Why Does It Take So Long to Upgrade Network Devices?

One of my readers sent me a question about his favorite annoyance:

During my long practice, I’ve never seen an Enterprise successfully managing the network device software upgrade/patching cycles. It seems like nothing changed in the last 20 years - despite technical progress, in still takes years (not months) to refresh software in your network.

There are two aspects to this:

  • Why does it take so long to validate a new software release, and why are they still monolithic blobs, and why are they always full of fresh bugs? Let’s postpone this one for another blog post ;), in the meantime read this blog post by Tom Hollingsworth (in particular the I Feel the Need for Speed section).
  • Why does it take so long to roll out new software?

The second aspect is entirely our fault.

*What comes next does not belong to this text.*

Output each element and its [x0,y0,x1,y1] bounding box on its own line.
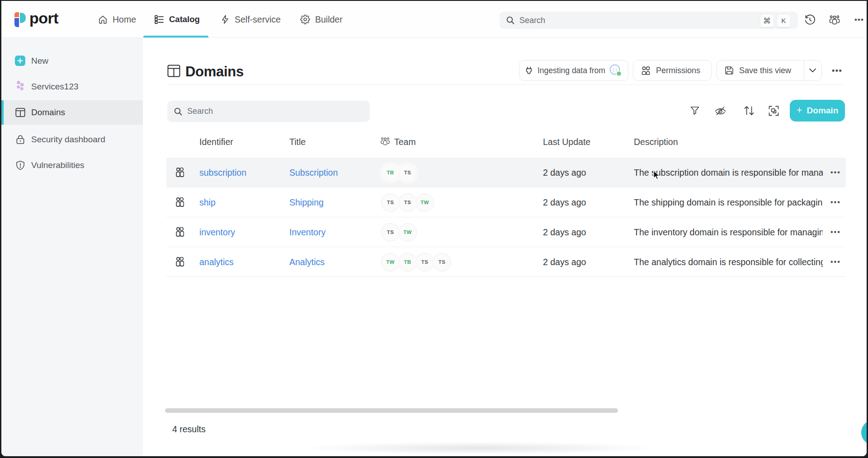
svg-text:(·): (·) [613,67,617,72]
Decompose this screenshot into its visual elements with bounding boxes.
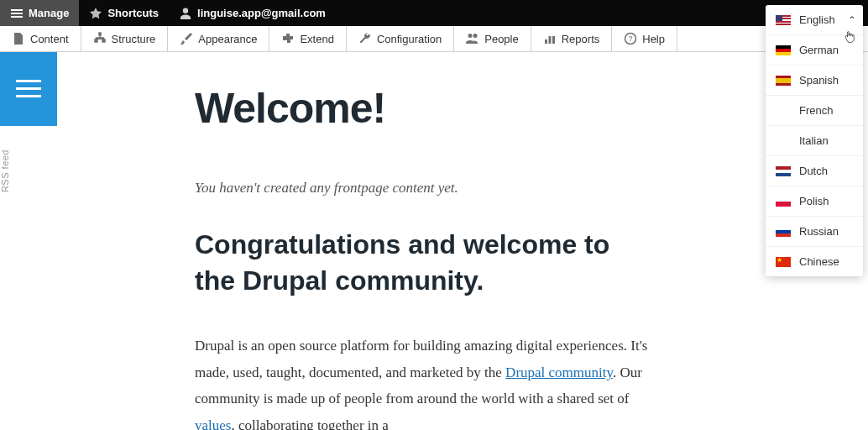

We were so keen on being CLI heroes that we ignored what was happening around us. The leading $vendor having ancient software that can barely spell API and never got configuration commit capability didn’t help either – the code base for their enterprise routing platform is almost four decades old, and their switching platform got configure replace in 2017.

Well, not everyone did the same mistake. I know people who roll out software upgrades with automated scripts (here are a few ideas to get you started). I’ve also heard of people who bricked hundreds of routers because of insufficient checks and lack of gradual rollout.

I know people who vote with their wallet and buy products that support automation. You can buy a router, a switch, a firewall, and (probably) a load balancer that had full support for automation for years if not decades from a major vendor for a reasonable price these days… but as long as everyone keeps buying what they’ve been buying for decades we won’t move anywhere. It’s like we would continue buying hierarchical databases like IBM IMS instead of using MySQL or whatever other variant of modern relational database (but wait… there are people talking about migrating mainframe applications to AWS).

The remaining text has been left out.